Ash ley Taylor, m.1. R,T.E.

Distributing Newspapers Over a Territory Extending from MidLancashire to West Cumberland Needs Team Work and Sometimes Superhuman Effort FOR most members of the public a certain aura of familiar romance surrounds the world of newspapers, investing them with an air of friendly reliability that is sadly disturbed on those rare occasions

• when the morning's or evening's news fails to appear at the anticipated moment.

By carefully built-up delivery systems papers appear on the streets, or at the newsagents, not at a fixed hour but at a pre-determined minute which even the most world-shaking occurrences usually fail to affect. The Press has a firm tradition that the news must come out, and even when delays occur, as sometimes they must in any walk of life, they are followed by superhuman efforts to get back on schedule.

In this team work the transport fleet has a vital part to play, whether circumstances dictate that its share be great or small. Much is heard of the fast newspaper trains that serve the principal arteries but these, unfortunately, are of little value to the provincial dailies and weeklies which, in many cases, are compelled to rely substantially on their own road transport.
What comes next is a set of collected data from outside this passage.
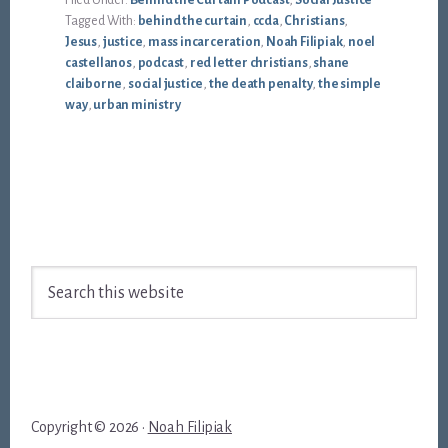
Filed Under:
Behind the Curtain Podcast
,
Social Justice
Tagged With:
behind the curtain
,
ccda
,
Christians
,
Jesus
,
justice
,
mass incarceration
,
Noah Filipiak
,
noel
castellanos
,
podcast
,
red letter christians
,
shane
claiborne
,
social justice
,
the death penalty
,
the simple
way
,
urban ministry
Footer
Search
this
website
Copyright © 2026 ·
Noah Filipiak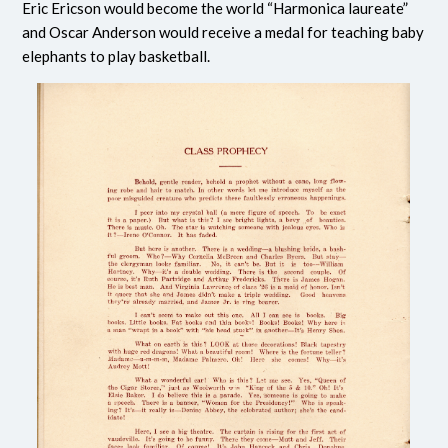
Eric Ericson would become the world “Harmonica laureate”
and Oscar Anderson would receive a medal for teaching baby
elephants to play basketball.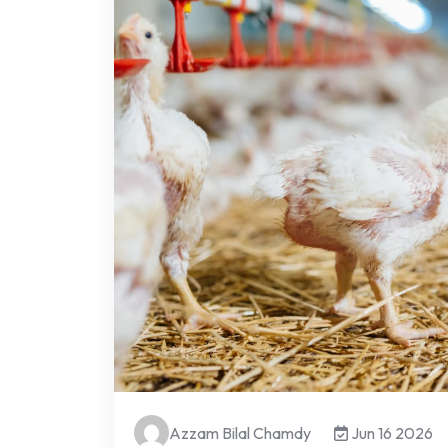
Azzam Bilal Chamdy
Jun 16 2026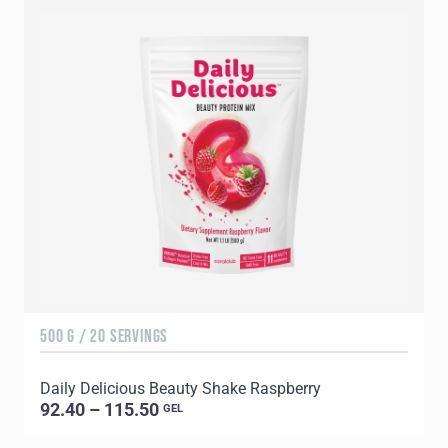
500 G / 20 SERVINGS
5
Daily Delicious Beauty Shake Raspberry
D
92.40 – 115.50
GEL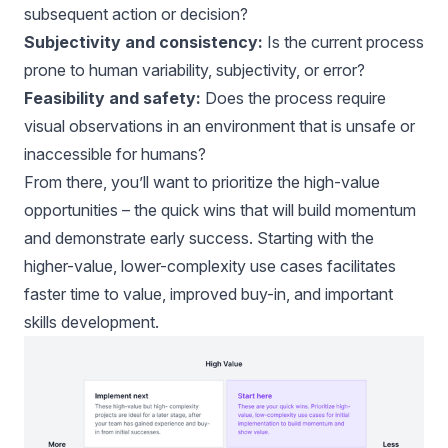
subsequent action or decision?
Subjectivity and consistency:
Is the current process
prone to human variability, subjectivity, or error?
Feasibility and safety:
Does the process require
visual observations in an environment that is unsafe or
inaccessible for humans?
From there, you’ll want to prioritize the high-value
opportunities – the quick wins that will build momentum
and demonstrate early success. Starting with the
higher-value, lower-complexity use cases facilitates
faster time to value, improved buy-in, and important
skills development.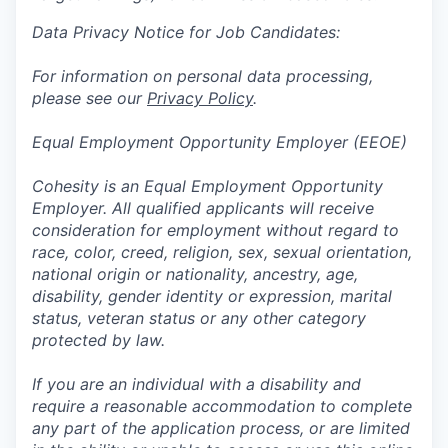
Data Privacy Notice for Job Candidates:
For information on personal data processing,
please see our
Privacy Policy
.
Equal Employment Opportunity Employer (EEOE)
Cohesity is an Equal Employment Opportunity
Employer. All qualified applicants will receive
consideration for employment without regard to
race, color, creed, religion, sex, sexual orientation,
national origin or nationality, ancestry, age,
disability, gender identity or expression, marital
status, veteran status or any other category
protected by law.
If you are an individual with a disability and
require a reasonable accommodation to complete
any part of the application process, or are limited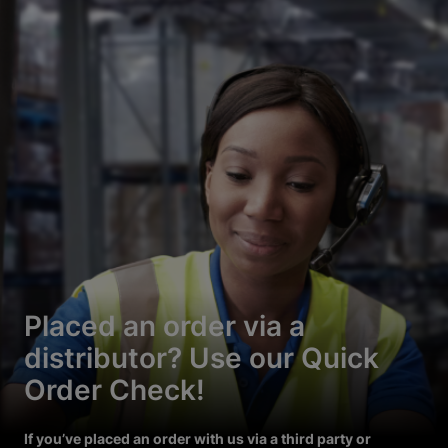
Placed an order via a
distributor? Use our Quick
Order Check!
If you’ve placed an order with us via a third party or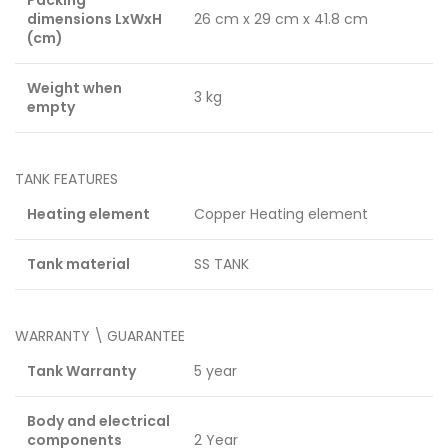
dimensions LxWxH
26 cm x 29 cm x 41.8 cm
(cm)
Weight when
3 kg
empty
TANK FEATURES
Heating element
Copper Heating element
Tank material
SS TANK
WARRANTY \ GUARANTEE
Tank Warranty
5 year
Body and electrical
components
2 Year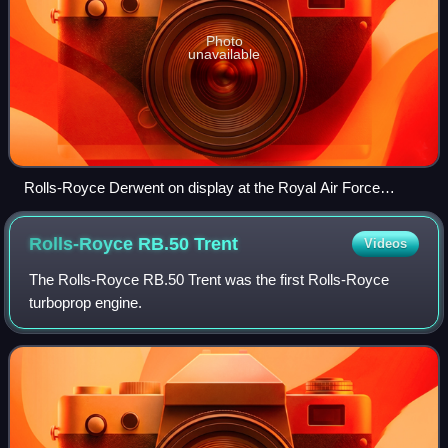
Photo
unavailable
Rolls-Royce Derwent on display at the Royal Air Force
Museum London
Rolls-Royce RB.50
Trent
Videos
The Rolls-Royce RB.50 Trent was the first Rolls-Royce
turboprop engine.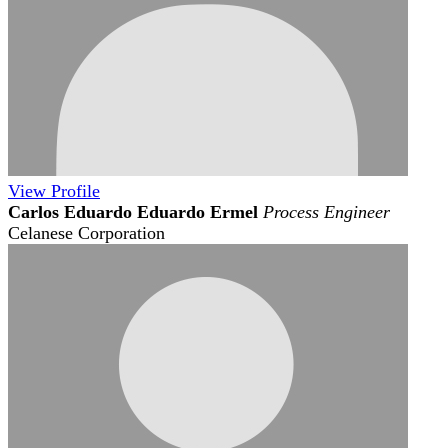
View
Profile
Carlos Eduardo Eduardo Ermel
Process Engineer
Celanese Corporation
Into this class fall the "Lancashire Evening Post," and that journal's associated weekly, the " Preston• Guardian-" Both were at one time distributed-largely by rail but, chiefly in consequence of the drastic pruning of train services, the bulk of the delivery work is now undertaken by the organization's own road motors. The railway continues to be employed for some districts but nowadays its achievements make a poor showing, indeed, when compared with the road vehicles engaged on such journeys as the 194-mile out-and-home run which is the longest of the " spokes " on the " Post's " delivery map.

The "Lancashire Evening Post," with a circulation of 116,000 daily and the largest evening sale in the northwest apart from the big city papers, prints at Preston and Wigan, distributing over a territory extending all the way from mid-Lancashire to West Cumberland.

This journal, established in 1886, and the "Preston Guardian," founded 108 years. ago, were largely railborne up to the end of the 1914-18 war, although horses and traps were employed to expedite the local work. However, 1919 saw the beginnings of the motor fleet, three Model-T Fords then being purchased.. Now there are 16 vehicles employed on main distributive duties at Preston, from which point 47 delivery services are scheduled by radius runs.

In addition, Wigan holds a small fleet for local deliveries and for the collection from Preston of matrices of those pages which are printed at the local office but composed and set up at the paper's headquarters. Vans for area work are also maintained at Workington, Whitehaven and Lancaster.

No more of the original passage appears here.